§ What to produce: Which lines of the records contain the word "Λυκείων"? Copy each one.

=== Begin Enclosure ===

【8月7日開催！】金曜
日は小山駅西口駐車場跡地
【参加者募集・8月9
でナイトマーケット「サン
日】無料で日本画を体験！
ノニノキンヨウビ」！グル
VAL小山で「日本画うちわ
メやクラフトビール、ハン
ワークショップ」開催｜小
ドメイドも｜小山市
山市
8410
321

=== End Enclosure ===
=== Begin Enclosure ===

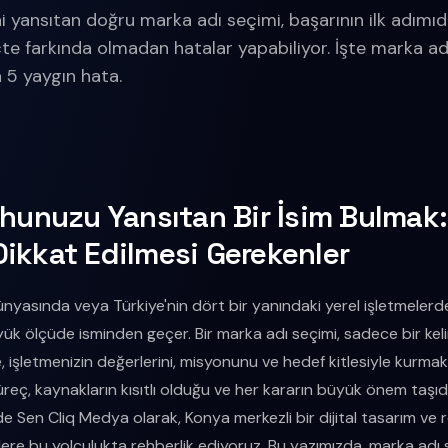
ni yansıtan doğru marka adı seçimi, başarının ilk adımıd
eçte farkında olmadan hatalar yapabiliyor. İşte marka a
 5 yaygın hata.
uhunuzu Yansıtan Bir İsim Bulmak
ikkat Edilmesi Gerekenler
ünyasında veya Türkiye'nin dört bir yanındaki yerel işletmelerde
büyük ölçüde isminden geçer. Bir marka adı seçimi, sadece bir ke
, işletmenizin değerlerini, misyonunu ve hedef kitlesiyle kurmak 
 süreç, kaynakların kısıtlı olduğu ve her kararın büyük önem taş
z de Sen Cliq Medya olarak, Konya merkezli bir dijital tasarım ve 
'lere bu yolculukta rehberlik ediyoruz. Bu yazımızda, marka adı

=== End Enclosure ===
=== Begin Enclosure ===

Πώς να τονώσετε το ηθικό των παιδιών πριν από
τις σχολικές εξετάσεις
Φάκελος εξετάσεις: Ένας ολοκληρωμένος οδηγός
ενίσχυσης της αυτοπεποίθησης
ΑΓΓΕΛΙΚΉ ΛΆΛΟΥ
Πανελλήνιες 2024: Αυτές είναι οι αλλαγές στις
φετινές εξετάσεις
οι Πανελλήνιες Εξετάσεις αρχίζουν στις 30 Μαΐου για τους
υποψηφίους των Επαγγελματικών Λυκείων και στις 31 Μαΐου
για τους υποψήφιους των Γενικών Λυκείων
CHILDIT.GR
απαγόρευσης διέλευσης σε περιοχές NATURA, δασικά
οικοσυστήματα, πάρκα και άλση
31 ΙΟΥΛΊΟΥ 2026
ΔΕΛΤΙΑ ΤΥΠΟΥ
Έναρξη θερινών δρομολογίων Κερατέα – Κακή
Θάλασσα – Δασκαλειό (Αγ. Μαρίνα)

=== End Enclosure ===

§ Finished task:
υποψηφίους των Επαγγελματικών Λυκείων και στις 31 Μαΐου
για τους υποψήφιους των Γενικών Λυκείων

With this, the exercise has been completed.